Демон Сталина оказался сильнее. Во власти его была страна, однажды распятая и провисевшая тысячу лет на своем кресте. Она не только давно привыкла, она еще умела страдать. Это стоическое страдание создало своеобразный мир, никем не постигнутый, необъясненный, по-своему даже неуязвимый. Вобравший в себя две части планеты. При этом приумноженье пространства было его неизменной целью.

Однако в военное лихолетье долготерпение помогло. Сосо не считал своих убитых. Даже в последний час войны, когда уже не было необходимости уйти, умереть в полушаге от счастья, от возвращения, от любви. Свершилось – Москва вошла в Берлин.

Отчетливо помню, как Алексей назвал страданье «позором мира». Тот случай, когда я с ним мысленно спорил. Несчастье! Проклятье! Но – не позор.

И все-таки мой отец был прав. Пусть даже он говорил о мире, зато писал для своих соплеменников и думал, когда писал, о них. О них терзался, за них страшился. Боялся, что страдание станет не только образом жизни – нормой! Проникнет в их клеточную ткань, навеки войдет в состав их крови. И не возвысит – наоборот! Лишь сделает глухими к беде. Сначала – к своей. Потом – к чужой.
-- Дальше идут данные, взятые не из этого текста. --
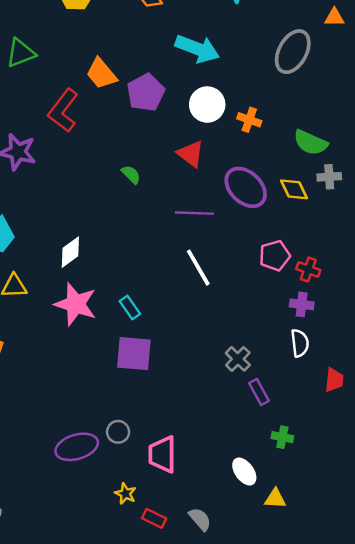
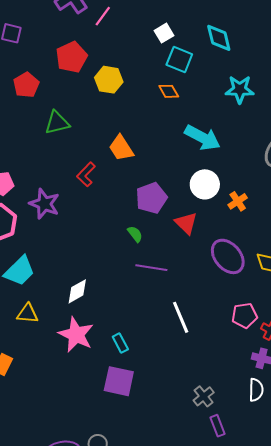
purple pentagon: (146, 93) -> (151, 198), moved
red L-shape: (63, 110) -> (86, 174), size x0.7
orange cross: (249, 120) -> (238, 201), turned 30
purple line: (194, 213) -> (151, 268), moved

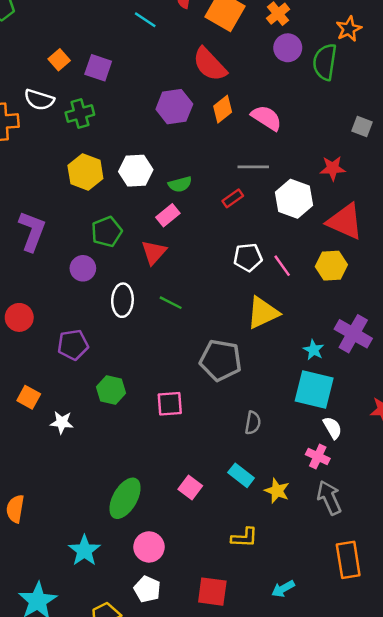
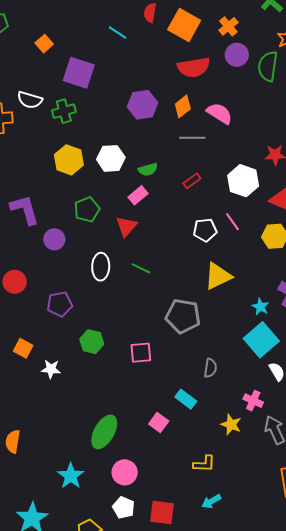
orange square: (59, 60) -> (44, 44), moved
red semicircle: (210, 64) -> (194, 67), moved, turned -56
purple square: (98, 68) -> (79, 73), size x1.4
gray line: (253, 167) -> (192, 138), moved
purple L-shape: (32, 231) -> (25, 210), turned -36
pink line: (282, 266) -> (232, 222), moved
purple circle: (83, 268) -> (54, 239), moved
cyan square: (314, 389) -> (261, 340), turned 36
pink cross: (318, 456) -> (253, 401), moved
cyan rectangle: (241, 475) -> (186, 399), moved
cyan arrow: (283, 589) -> (211, 501), moved
red square: (212, 592) -> (162, 512), moved

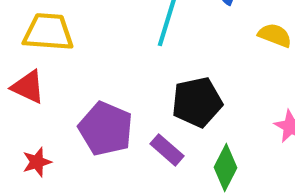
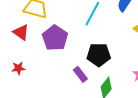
purple pentagon: (106, 129) -> (55, 38), moved

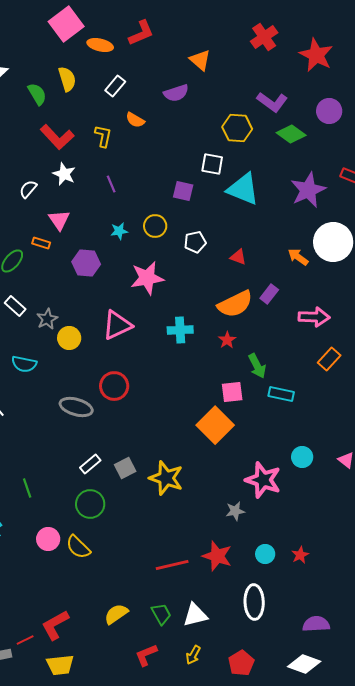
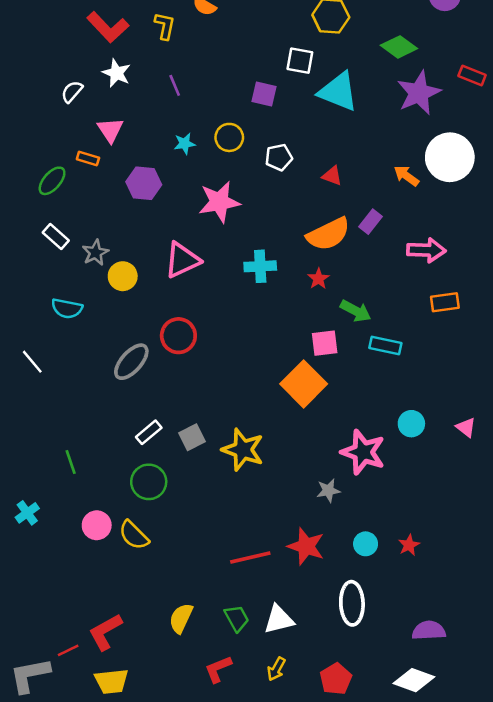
green diamond: (291, 134) -> (399, 47), moved
orange rectangle: (329, 359) -> (445, 302), turned 40
green arrow: (257, 366) -> (356, 311), turned -35
gray ellipse: (76, 407) -> (131, 362), turned -64
yellow semicircle: (116, 614) -> (181, 618), turned -30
Давно уже я оставил Россию, но, видимо, давняя связь крепка. Я то и дело к ней обращался все еще незажившей частью своей души, и тайная боль, похоже, осталась неисцеленной. Мне все еще хочется разгадать, чем вызвано смутное ощущение так прочно связанной с ней угрозы? Что это – призрак, самовнушение, всеобщее помраченье умов?

Казалось бы, у этого странного, необозримого материка есть не решенная им забота – освоить и возделать просторы, дарованные ему историей. Нет, в самом деле, есть чем заняться столь неуживчивой государственности. Дать наконец своим стойким гражданам достойное их существование! К чему этот жгучий зов расширения? И неизбывная подозрительность, неуходящее недоверие ко всем, кто живет вовне и внутри? Пожалуй даже, что к собственным подданным они особенно велики. Страна то стихающей, то оживающей тысячелетней гражданской войны.
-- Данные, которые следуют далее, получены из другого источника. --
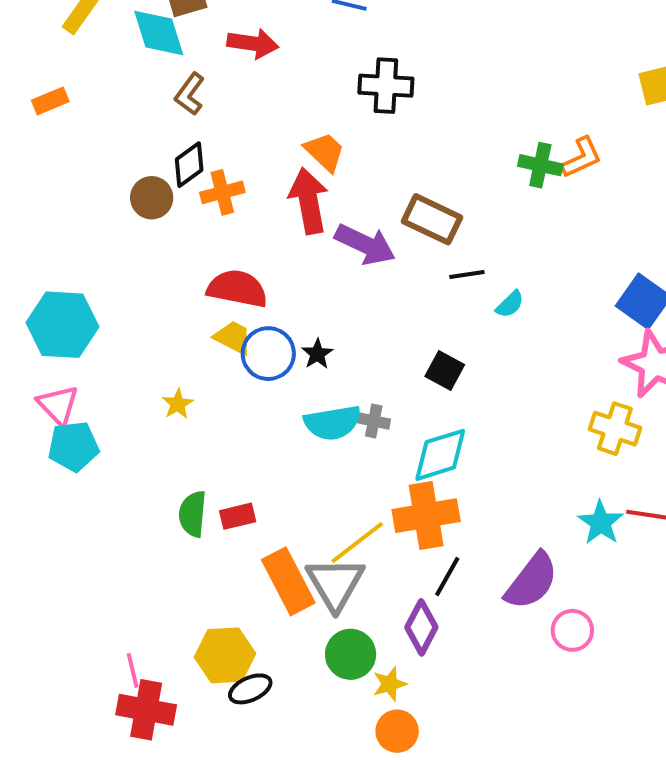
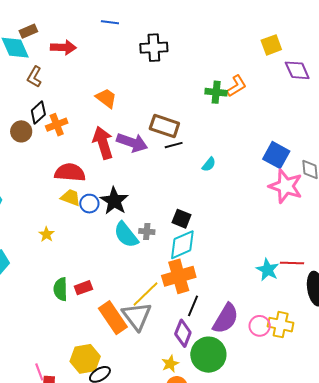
black cross: (386, 86) -> (154, 48), moved
red arrow: (309, 201) -> (103, 143), moved
black line: (467, 275) -> (174, 145), moved
blue circle: (268, 354) -> (89, 204), size x0.7
black star: (317, 354) -> (114, 201), size x1.8
black square: (445, 370) -> (182, 219), moved
cyan semicircle: (333, 423) -> (126, 235), turned 68
yellow cross: (615, 429) -> (281, 325), moved
purple semicircle: (532, 581) -> (226, 318), moved
green circle: (351, 654) -> (208, 355), moved, size x1.4

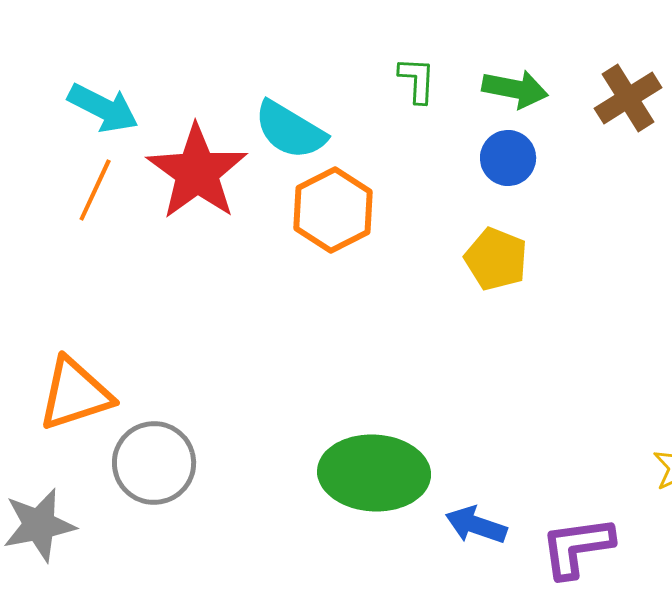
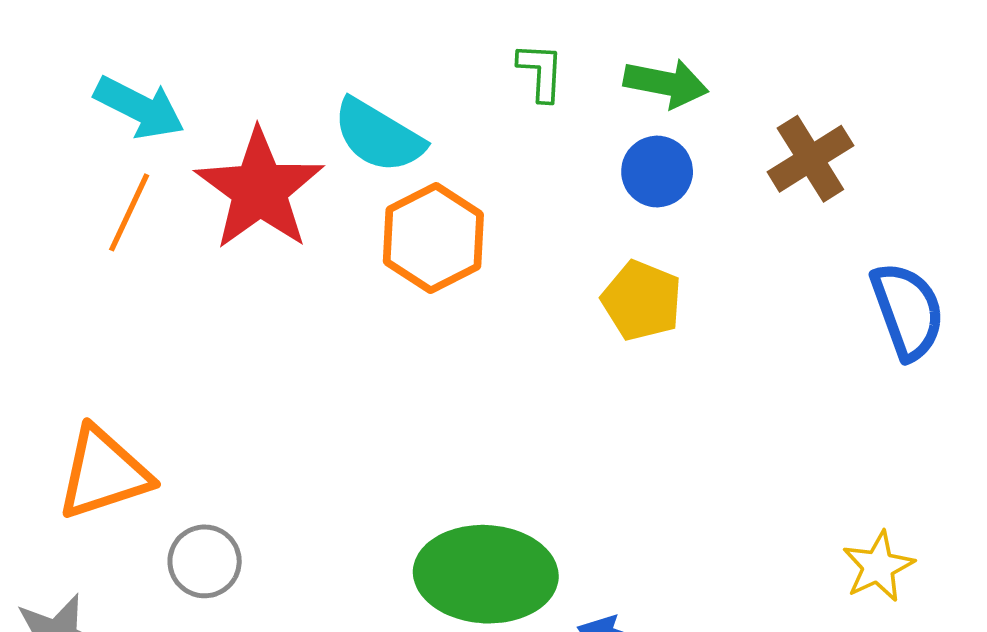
brown cross: (628, 98) -> (810, 159), moved
gray circle: (154, 463) -> (205, 561), size x0.7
Но еще больше меня сокрушала ее мазохическая наклонность к самодержавной тирании. Мне чудилось, что мое отечество будто выращивает себе деспота, который однажды его насилует. Это ведь надо так исхитриться, чтобы найти в закавказском городе собственного своего палача! И что убийственнее всего – палачество сойдет ему с рук. Настанут заветные майские дни, и эта беспамятная империя восторженно простит триумфатору и отнятые умерщвленные жизни, и арестованную судьбу, и свое собственное унижение, и мою глупую бедную Лизу.
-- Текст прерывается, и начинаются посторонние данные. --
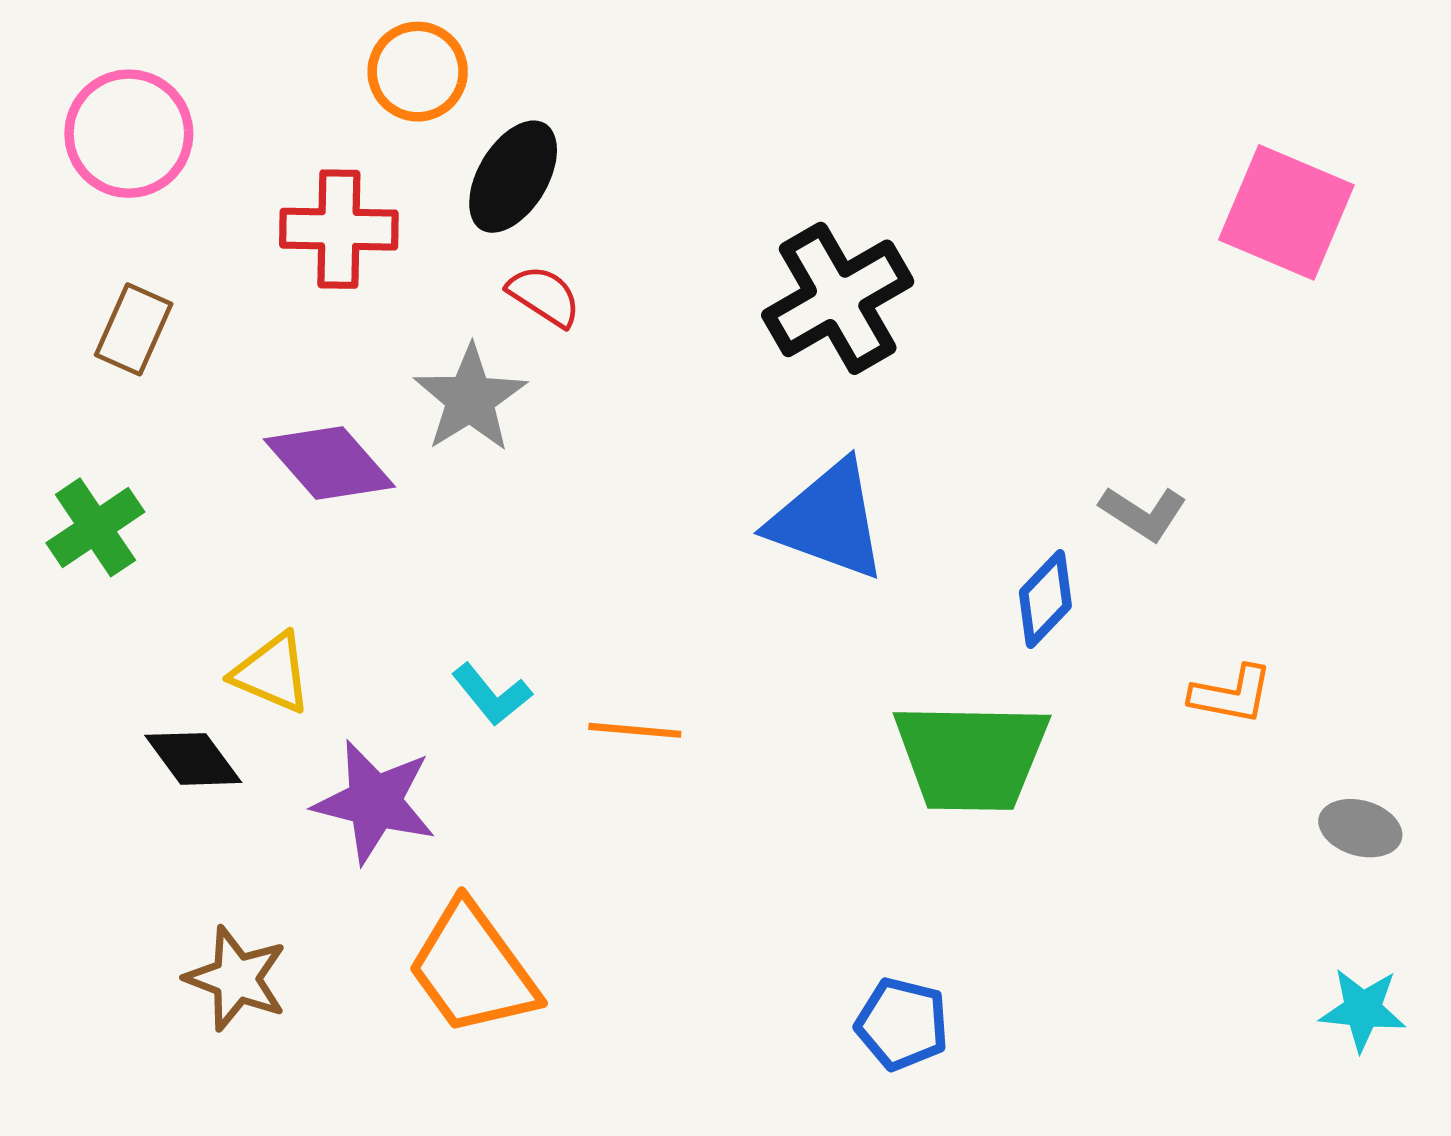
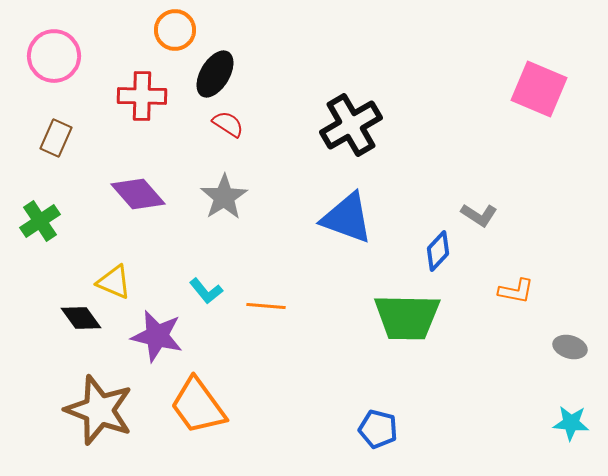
gray star: (470, 399) -> (224, 197), moved
brown star: (236, 978) -> (99, 410), size x1.6

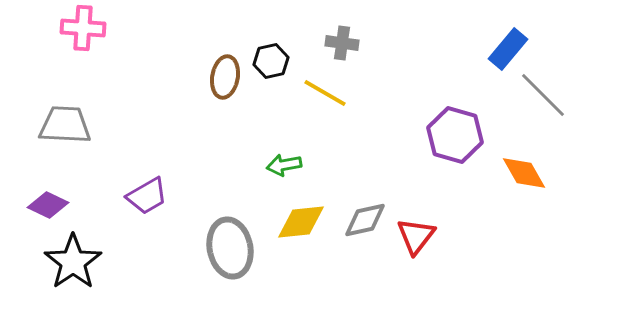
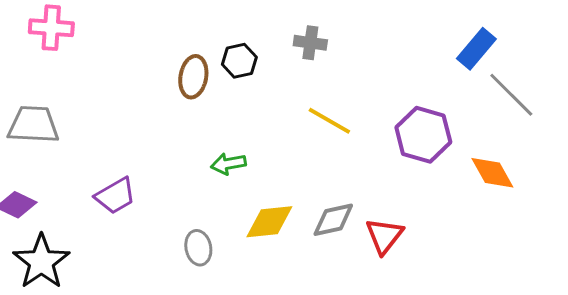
yellow line: (325, 93) -> (329, 121), moved
green arrow: (284, 165) -> (228, 164), moved
gray ellipse: (230, 248) -> (198, 248), size x0.6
Все эти думы являлись нежданно и так же стремительно уходили. В те жаркие годы до них ли было!

Военное счастье непостоянно. К исходу сорок второго года мне стало окончательно ясно – у гуннов увядает азарт.

Случились и важные перемены в течение собственного сюжета. Я вновь из солдата стал дипломатом – в который уже раз совершал это привычное превращение. Мой Гиз бесповоротно уверовал в мои политические таланты. Я был отправлен в Южную Африку к фельдмаршалу Смэтсу – мне предстояло договориться с ним об оружии. Нашей «СражающейсяФранции», в сущности, нечем было сражаться – держали нас на голодном пайке.

Я с нескрываемым интересом разглядывал престарелого бура, с нежданным волнением вспоминал свою нижегородскую юность. Как мы за них переживали! Гордое племя переселенцев, вставшее на пути Британии. «Трансвааль, Трансвааль, страна моя…» С ума сводили слова и мелодия.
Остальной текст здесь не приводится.